Au-delà de cet aspect purement linguistique, ces recherches ont également mis en évidence la dimension sociologique de la culture sourde, qui est un élément fondamental de sa spécificité; en effet, les Sourds, en raison de leurs difficultés à communiquer avec les entendants, ont tendance à être exclus de la société des entendants et à former un groupe minoritaire restreint à ceux qui communiquent avec une langue des signes, et ce groupe développe une sous-culture qui diverge d’autant plus fortement de la culture entendante de la société à laquelle ce groupe appartient que sa marginalisation est prégnante.

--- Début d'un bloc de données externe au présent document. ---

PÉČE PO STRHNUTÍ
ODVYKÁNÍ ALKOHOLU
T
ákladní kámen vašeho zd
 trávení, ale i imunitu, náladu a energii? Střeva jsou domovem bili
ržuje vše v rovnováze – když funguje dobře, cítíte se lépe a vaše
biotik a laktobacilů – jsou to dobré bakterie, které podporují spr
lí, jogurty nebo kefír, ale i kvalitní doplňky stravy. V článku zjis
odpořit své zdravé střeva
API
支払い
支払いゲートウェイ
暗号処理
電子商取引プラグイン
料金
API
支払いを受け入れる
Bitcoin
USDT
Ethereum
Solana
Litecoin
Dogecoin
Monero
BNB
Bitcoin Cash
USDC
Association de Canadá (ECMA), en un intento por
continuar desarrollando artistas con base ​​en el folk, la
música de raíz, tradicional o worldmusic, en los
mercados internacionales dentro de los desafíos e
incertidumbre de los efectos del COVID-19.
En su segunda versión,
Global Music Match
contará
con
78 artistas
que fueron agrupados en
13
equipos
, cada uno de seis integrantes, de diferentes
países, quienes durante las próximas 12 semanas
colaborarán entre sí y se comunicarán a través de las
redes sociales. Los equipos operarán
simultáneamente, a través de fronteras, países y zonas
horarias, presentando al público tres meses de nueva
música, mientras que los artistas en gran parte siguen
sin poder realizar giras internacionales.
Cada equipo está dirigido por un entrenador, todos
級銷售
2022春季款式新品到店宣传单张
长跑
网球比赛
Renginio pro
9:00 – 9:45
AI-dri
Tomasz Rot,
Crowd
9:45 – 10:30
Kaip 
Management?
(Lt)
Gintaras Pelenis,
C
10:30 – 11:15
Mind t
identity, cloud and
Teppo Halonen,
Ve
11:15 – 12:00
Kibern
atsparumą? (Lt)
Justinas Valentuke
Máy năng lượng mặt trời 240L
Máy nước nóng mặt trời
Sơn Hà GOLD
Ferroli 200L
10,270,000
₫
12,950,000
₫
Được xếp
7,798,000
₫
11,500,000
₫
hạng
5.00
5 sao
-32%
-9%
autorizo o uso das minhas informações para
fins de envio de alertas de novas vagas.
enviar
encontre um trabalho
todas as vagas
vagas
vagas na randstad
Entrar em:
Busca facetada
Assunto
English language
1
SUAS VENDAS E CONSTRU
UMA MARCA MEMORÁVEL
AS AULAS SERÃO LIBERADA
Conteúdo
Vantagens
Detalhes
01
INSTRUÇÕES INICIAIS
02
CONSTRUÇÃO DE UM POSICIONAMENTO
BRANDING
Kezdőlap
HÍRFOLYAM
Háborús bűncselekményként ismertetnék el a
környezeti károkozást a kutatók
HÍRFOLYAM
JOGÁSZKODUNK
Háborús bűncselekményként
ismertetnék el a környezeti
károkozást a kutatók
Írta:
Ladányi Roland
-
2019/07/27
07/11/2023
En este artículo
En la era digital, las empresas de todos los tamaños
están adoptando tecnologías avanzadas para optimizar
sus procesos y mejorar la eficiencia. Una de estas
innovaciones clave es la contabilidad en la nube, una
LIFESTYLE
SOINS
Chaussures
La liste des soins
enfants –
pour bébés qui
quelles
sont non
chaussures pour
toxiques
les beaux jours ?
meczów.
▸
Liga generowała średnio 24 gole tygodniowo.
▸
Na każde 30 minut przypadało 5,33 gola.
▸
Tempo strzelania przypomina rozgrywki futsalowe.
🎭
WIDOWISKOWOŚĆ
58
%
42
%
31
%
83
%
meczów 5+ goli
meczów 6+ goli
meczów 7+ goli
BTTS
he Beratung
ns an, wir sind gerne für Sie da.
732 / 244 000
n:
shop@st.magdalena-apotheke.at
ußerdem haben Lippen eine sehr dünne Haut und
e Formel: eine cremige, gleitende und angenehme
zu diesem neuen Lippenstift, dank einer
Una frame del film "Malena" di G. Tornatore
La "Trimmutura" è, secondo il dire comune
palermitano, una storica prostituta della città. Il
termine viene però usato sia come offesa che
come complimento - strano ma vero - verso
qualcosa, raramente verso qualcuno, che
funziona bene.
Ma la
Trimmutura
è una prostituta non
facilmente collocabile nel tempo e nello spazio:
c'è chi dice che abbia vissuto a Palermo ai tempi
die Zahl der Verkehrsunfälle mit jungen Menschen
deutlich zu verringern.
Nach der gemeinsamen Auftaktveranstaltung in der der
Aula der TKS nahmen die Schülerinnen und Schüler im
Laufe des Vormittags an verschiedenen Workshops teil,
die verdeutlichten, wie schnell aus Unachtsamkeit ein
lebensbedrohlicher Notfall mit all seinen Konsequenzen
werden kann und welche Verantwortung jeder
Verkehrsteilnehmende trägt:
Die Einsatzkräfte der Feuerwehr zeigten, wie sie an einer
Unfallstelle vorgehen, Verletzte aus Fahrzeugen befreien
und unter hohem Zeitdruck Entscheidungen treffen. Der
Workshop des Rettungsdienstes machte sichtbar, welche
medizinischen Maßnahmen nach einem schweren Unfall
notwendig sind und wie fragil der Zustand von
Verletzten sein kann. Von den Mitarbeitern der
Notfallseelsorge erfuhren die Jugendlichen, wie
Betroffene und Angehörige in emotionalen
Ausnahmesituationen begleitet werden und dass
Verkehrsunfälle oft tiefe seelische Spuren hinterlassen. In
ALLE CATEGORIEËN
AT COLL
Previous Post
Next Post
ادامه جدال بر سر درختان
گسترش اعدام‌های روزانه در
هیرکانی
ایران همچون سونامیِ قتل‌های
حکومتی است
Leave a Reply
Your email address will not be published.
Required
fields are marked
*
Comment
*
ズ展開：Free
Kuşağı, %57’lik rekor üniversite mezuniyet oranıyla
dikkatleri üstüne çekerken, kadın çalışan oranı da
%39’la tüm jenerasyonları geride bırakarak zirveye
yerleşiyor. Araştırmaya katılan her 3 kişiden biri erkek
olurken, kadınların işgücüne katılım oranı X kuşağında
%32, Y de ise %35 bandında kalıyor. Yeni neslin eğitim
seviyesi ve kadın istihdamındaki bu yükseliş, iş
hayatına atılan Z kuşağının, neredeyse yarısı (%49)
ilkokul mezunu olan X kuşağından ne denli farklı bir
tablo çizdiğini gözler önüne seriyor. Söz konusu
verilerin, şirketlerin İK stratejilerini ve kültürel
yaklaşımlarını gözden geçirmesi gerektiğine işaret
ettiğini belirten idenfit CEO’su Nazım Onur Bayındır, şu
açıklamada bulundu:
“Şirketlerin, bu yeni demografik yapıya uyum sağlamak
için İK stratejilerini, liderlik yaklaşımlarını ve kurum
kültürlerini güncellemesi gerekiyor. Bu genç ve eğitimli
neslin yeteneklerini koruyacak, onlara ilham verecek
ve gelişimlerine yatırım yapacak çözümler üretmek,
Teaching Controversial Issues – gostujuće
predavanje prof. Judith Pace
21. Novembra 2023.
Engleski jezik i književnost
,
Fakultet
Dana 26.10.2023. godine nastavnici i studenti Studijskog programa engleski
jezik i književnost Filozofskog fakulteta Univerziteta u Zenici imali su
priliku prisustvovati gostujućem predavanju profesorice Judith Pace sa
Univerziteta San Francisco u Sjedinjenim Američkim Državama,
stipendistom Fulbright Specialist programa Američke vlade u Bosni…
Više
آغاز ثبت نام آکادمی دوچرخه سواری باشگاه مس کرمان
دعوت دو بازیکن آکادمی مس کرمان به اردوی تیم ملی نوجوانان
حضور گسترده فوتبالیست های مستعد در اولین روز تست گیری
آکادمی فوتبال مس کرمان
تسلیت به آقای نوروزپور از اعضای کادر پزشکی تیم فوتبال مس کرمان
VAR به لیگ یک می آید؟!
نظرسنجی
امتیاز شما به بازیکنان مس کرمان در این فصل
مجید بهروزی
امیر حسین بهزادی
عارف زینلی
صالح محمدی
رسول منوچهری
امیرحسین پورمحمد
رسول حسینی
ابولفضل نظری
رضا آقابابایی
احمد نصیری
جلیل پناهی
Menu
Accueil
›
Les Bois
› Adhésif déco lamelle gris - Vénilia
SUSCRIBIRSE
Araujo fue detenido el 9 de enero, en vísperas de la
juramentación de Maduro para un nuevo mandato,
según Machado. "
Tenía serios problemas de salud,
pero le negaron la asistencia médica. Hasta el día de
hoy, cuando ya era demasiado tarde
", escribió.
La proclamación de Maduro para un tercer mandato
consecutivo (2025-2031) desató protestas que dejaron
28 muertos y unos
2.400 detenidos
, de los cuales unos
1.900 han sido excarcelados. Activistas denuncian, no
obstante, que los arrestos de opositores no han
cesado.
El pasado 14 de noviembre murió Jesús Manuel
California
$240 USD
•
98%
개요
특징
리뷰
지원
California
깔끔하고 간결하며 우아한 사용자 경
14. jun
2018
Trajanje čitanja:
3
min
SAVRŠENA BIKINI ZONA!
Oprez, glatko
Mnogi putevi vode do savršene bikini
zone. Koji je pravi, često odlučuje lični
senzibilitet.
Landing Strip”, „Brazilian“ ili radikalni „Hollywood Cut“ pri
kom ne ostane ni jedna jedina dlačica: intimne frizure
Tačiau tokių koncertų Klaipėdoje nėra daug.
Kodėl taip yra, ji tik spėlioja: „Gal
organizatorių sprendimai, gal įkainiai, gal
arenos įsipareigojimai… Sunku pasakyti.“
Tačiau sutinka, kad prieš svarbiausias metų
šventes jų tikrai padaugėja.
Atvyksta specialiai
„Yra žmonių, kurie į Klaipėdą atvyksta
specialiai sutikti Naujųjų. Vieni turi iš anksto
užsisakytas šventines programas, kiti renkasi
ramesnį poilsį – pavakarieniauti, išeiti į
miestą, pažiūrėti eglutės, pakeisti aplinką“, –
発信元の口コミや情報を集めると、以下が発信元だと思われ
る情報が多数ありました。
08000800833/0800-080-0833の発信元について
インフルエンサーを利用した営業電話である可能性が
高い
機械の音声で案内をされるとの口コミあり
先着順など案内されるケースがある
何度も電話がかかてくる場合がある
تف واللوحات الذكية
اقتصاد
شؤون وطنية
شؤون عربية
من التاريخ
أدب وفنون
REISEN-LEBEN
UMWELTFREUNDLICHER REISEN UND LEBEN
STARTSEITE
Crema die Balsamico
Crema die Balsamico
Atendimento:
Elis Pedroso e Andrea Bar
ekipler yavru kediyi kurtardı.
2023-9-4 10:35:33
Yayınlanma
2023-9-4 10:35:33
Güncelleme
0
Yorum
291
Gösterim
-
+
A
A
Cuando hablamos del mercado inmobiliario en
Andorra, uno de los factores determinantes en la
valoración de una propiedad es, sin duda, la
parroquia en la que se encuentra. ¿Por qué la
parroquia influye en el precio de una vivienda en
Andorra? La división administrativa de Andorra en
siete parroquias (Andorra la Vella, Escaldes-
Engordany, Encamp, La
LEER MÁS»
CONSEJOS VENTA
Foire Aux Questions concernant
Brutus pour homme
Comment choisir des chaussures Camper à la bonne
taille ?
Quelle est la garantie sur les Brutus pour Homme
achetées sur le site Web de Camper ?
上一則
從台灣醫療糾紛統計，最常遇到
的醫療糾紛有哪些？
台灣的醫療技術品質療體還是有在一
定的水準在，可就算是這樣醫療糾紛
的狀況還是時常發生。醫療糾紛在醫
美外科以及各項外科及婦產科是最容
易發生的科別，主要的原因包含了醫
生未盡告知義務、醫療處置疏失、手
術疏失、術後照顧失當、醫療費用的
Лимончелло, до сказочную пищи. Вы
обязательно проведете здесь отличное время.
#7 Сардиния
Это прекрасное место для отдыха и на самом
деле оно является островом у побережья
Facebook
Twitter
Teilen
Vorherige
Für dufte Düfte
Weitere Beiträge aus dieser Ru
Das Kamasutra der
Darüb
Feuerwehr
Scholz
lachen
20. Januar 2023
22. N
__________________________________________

04. Culture sourde (suite)

La Convention relative aux droits des personnes handicapées demande la reconnaissance de la culture sourde comme un des droits culturels.

Depuis 2019, le Canada a adopté les modifications demandées à sa loi sur l’accessibilité pour l’inclusion sociale des personnes handicapées, permettant ainsi aux citoyennes et citoyens, Sourdes et Sourds, d’avoir accès égal, en langue des signes (ASL, LSQ et langue signée par les Premières Nations), aux services et documents publics.

Note au lecteur: nous préférons vous encourager à acheter le film de Nicolas Philibert mais des abonnés YouTube ont déjà mis en ligne son œuvre, émus comme nous de son art:

« 

Qu’importe la surdité de l’oreille, quand l’esprit entend. La seule surdité, la vraie surdité, la surdité incurable, c’est celle de l’intelligence.